Work to be completed: From start to finish, set down the entries below exactly, leaving out the pictures.

Supplied material:
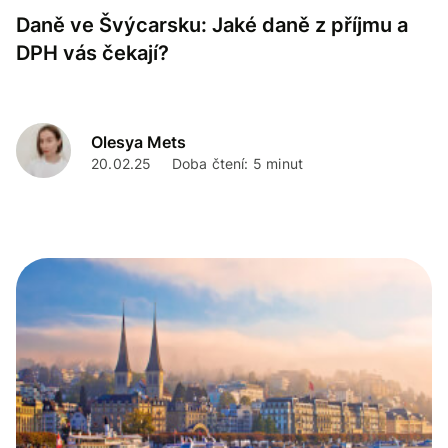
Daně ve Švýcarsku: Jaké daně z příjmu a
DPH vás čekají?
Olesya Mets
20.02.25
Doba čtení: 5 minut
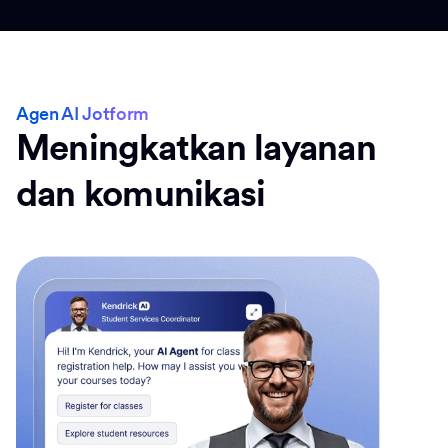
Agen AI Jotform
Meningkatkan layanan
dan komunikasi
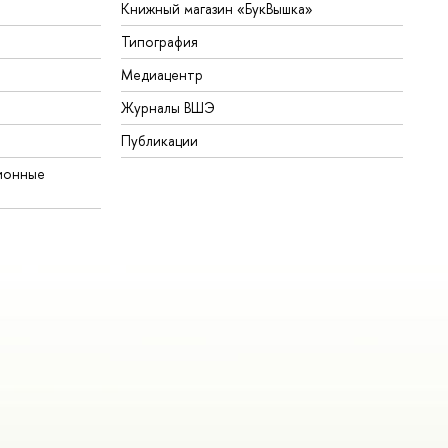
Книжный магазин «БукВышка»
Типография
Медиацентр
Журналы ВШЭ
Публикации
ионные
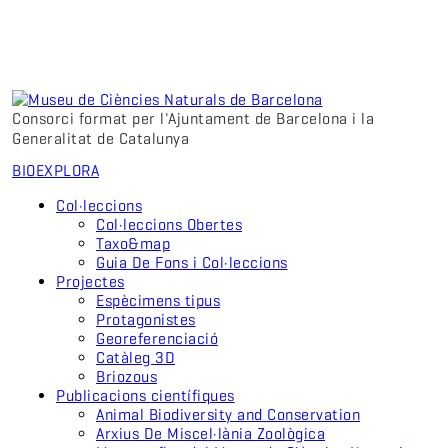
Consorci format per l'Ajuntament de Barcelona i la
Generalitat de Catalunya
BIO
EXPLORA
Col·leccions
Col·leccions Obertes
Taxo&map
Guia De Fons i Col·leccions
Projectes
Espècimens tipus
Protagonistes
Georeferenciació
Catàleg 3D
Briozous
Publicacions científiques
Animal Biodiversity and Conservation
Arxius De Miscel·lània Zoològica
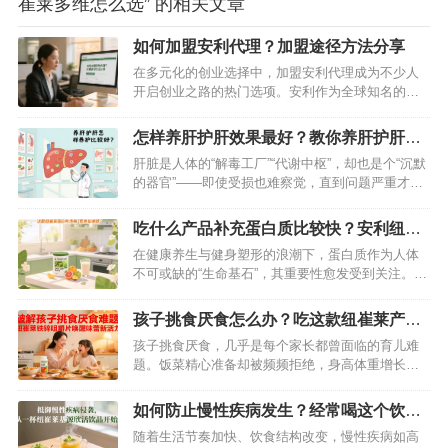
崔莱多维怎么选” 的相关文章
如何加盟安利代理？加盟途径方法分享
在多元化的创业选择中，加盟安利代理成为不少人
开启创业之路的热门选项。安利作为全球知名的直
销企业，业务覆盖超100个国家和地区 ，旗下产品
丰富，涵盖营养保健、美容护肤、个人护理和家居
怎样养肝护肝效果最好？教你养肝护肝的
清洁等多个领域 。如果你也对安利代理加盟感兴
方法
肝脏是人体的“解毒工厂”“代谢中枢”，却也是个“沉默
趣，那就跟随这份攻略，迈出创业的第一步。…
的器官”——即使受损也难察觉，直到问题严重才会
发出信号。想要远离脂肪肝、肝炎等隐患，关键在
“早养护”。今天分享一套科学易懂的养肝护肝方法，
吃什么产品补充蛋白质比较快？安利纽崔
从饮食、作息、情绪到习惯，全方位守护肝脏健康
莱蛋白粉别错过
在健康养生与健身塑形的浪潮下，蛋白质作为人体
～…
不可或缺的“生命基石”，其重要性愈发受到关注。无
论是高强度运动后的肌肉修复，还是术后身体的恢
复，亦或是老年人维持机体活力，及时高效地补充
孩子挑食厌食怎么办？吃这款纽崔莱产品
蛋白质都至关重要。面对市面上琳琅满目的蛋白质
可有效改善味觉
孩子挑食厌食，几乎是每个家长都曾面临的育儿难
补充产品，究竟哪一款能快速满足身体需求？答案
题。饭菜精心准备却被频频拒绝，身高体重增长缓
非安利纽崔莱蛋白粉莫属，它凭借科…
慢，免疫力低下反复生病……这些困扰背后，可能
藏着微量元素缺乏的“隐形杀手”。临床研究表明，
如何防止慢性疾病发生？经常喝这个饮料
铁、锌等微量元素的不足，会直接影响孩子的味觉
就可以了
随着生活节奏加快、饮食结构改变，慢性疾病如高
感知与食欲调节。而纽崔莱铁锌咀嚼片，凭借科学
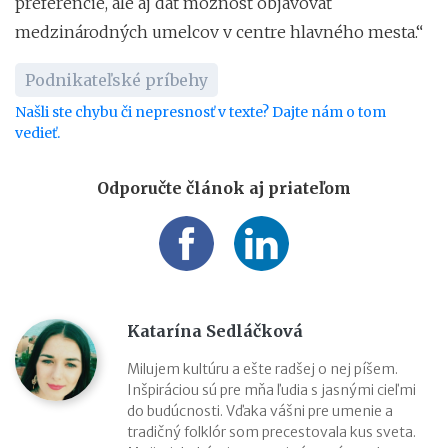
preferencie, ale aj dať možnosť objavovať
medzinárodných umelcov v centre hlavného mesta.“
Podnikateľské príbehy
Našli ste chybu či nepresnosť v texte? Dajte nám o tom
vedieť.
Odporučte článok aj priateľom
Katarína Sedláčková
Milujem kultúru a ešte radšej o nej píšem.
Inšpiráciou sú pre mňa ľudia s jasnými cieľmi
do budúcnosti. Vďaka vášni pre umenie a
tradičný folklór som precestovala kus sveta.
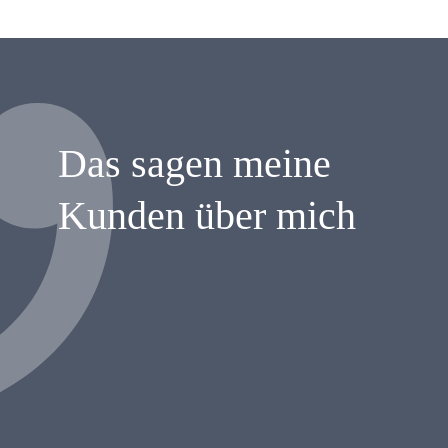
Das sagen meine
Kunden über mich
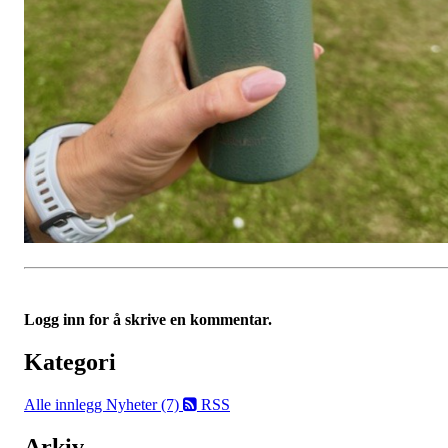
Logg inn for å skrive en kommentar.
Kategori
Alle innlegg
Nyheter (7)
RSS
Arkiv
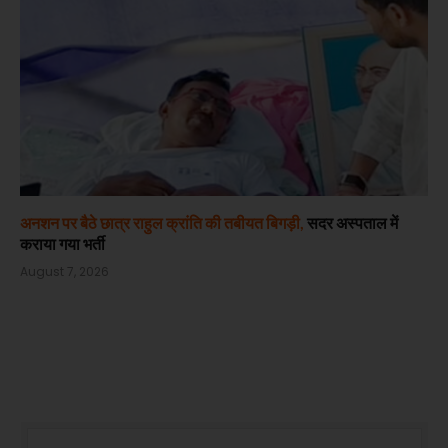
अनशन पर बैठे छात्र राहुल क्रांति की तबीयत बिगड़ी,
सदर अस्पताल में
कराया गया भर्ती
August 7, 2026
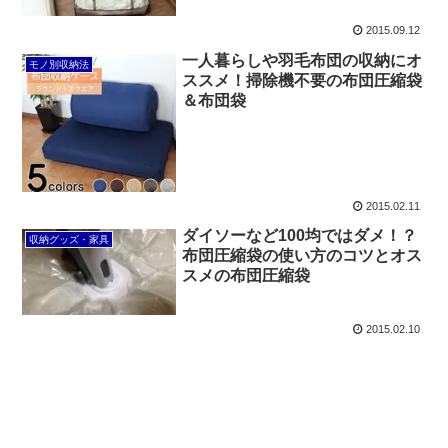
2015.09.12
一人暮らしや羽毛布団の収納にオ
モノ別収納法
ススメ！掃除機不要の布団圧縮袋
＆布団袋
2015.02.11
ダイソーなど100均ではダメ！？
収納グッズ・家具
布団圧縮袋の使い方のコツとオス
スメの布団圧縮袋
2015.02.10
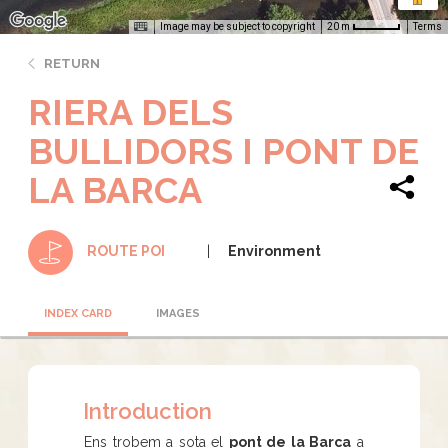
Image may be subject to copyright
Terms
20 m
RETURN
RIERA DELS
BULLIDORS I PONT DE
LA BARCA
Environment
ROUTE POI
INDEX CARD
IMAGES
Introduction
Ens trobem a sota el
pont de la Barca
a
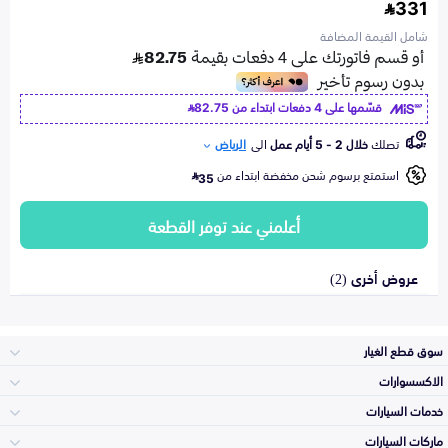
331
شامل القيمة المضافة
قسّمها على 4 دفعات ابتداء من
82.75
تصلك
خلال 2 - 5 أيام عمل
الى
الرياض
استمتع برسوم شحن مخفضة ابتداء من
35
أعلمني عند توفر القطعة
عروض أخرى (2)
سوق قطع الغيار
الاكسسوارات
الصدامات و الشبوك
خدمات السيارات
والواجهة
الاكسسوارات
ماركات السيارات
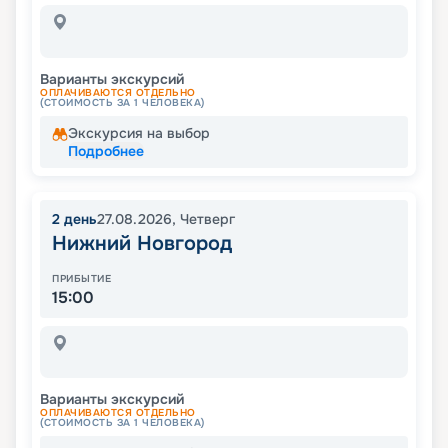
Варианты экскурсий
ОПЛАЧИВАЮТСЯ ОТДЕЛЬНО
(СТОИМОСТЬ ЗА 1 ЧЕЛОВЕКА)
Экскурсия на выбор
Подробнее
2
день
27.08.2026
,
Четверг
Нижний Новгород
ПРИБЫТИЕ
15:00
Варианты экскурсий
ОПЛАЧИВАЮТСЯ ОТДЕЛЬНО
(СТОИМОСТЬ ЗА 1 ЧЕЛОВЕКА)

Exercise response:
Daně ve Švýcarsku: Jaké daně z příjmu a
DPH vás čekají?
Olesya Mets
20.02.25
Doba čtení: 5 minut
Agen AI Jotform
Meningkatkan layanan
dan komunikasi
Книжный магазин «БукВышка»
Типография
Медиацентр
Журналы ВШЭ
Публикации
ионные
Consorci format per l'Ajuntament de Barcelona i la
Generalitat de Catalunya
BIO
EXPLORA
Col·leccions
Col·leccions Obertes
Taxo&map
Guia De Fons i Col·leccions
Projectes
Espècimens tipus
Protagonistes
Georeferenciació
Catàleg 3D
Briozous
Publicacions científiques
Animal Biodiversity and Conservation
Arxius De Miscel·lània Zoològica
崔莱多维怎么选” 的相关文章
如何加盟安利代理？加盟途径方法分享
在多元化的创业选择中，加盟安利代理成为不少人
开启创业之路的热门选项。安利作为全球知名的直
销企业，业务覆盖超100个国家和地区 ，旗下产品
丰富，涵盖营养保健、美容护肤、个人护理和家居
怎样养肝护肝效果最好？教你养肝护肝的
清洁等多个领域 。如果你也对安利代理加盟感兴
方法
肝脏是人体的“解毒工厂”“代谢中枢”，却也是个“沉默
趣，那就跟随这份攻略，迈出创业的第一步。…
的器官”——即使受损也难察觉，直到问题严重才会
发出信号。想要远离脂肪肝、肝炎等隐患，关键在
“早养护”。今天分享一套科学易懂的养肝护肝方法，
吃什么产品补充蛋白质比较快？安利纽崔
从饮食、作息、情绪到习惯，全方位守护肝脏健康
莱蛋白粉别错过
在健康养生与健身塑形的浪潮下，蛋白质作为人体
～…
不可或缺的“生命基石”，其重要性愈发受到关注。无
论是高强度运动后的肌肉修复，还是术后身体的恢
复，亦或是老年人维持机体活力，及时高效地补充
孩子挑食厌食怎么办？吃这款纽崔莱产品
蛋白质都至关重要。面对市面上琳琅满目的蛋白质
可有效改善味觉
孩子挑食厌食，几乎是每个家长都曾面临的育儿难
补充产品，究竟哪一款能快速满足身体需求？答案
题。饭菜精心准备却被频频拒绝，身高体重增长缓
非安利纽崔莱蛋白粉莫属，它凭借科…
慢，免疫力低下反复生病……这些困扰背后，可能
藏着微量元素缺乏的“隐形杀手”。临床研究表明，
如何防止慢性疾病发生？经常喝这个饮料
铁、锌等微量元素的不足，会直接影响孩子的味觉
就可以了
随着生活节奏加快、饮食结构改变，慢性疾病如高
感知与食欲调节。而纽崔莱铁锌咀嚼片，凭借科学
preferencie, ale aj dať možnosť objavovať
medzinárodných umelcov v centre hlavného mesta.“
Podnikateľské príbehy
Našli ste chybu či nepresnosť v texte? Dajte nám o tom
vedieť.
Odporučte článok aj priateľom
Katarína Sedláčková
Milujem kultúru a ešte radšej o nej píšem.
Inšpiráciou sú pre mňa ľudia s jasnými cieľmi
do budúcnosti. Vďaka vášni pre umenie a
tradičný folklór som precestovala kus sveta.
Das sagen meine
Kunden über mich
Logg inn for å skrive en kommentar.
Kategori
Alle innlegg
Nyheter (7)
RSS
Arkiv
अनशन पर बैठे छात्र राहुल क्रांति की तबीयत बिगड़ी,
सदर अस्पताल में
कराया गया भर्ती
August 7, 2026
2015.09.12
一人暮らしや羽毛布団の収納にオ
モノ別収納法
ススメ！掃除機不要の布団圧縮袋
＆布団袋
2015.02.11
ダイソーなど100均ではダメ！？
収納グッズ・家具
布団圧縮袋の使い方のコツとオス
スメの布団圧縮袋
2015.02.10
Image may be subject to copyright
Terms
20 m
RETURN
RIERA DELS
BULLIDORS I PONT DE
LA BARCA
Environment
ROUTE POI
INDEX CARD
IMAGES
Introduction
Ens trobem a sota el
pont de la Barca
a
331
شامل القيمة المضافة
قسّمها على 4 دفعات ابتداء من
82.75
تصلك
خلال 2 - 5 أيام عمل
الى
الرياض
استمتع برسوم شحن مخفضة ابتداء من
35
أعلمني عند توفر القطعة
عروض أخرى (2)
سوق قطع الغيار
الاكسسوارات
الصدامات و الشبوك
خدمات السيارات
والواجهة
الاكسسوارات
ماركات السيارات
Варианты экскурсий
ОПЛАЧИВАЮТСЯ ОТДЕЛЬНО
(СТОИМОСТЬ ЗА 1 ЧЕЛОВЕКА)
Экскурсия на выбор
Подробнее
2
день
27.08.2026
,
Четверг
Нижний Новгород
ПРИБЫТИЕ
15:00
Варианты экскурсий
ОПЛАЧИВАЮТСЯ ОТДЕЛЬНО
(СТОИМОСТЬ ЗА 1 ЧЕЛОВЕКА)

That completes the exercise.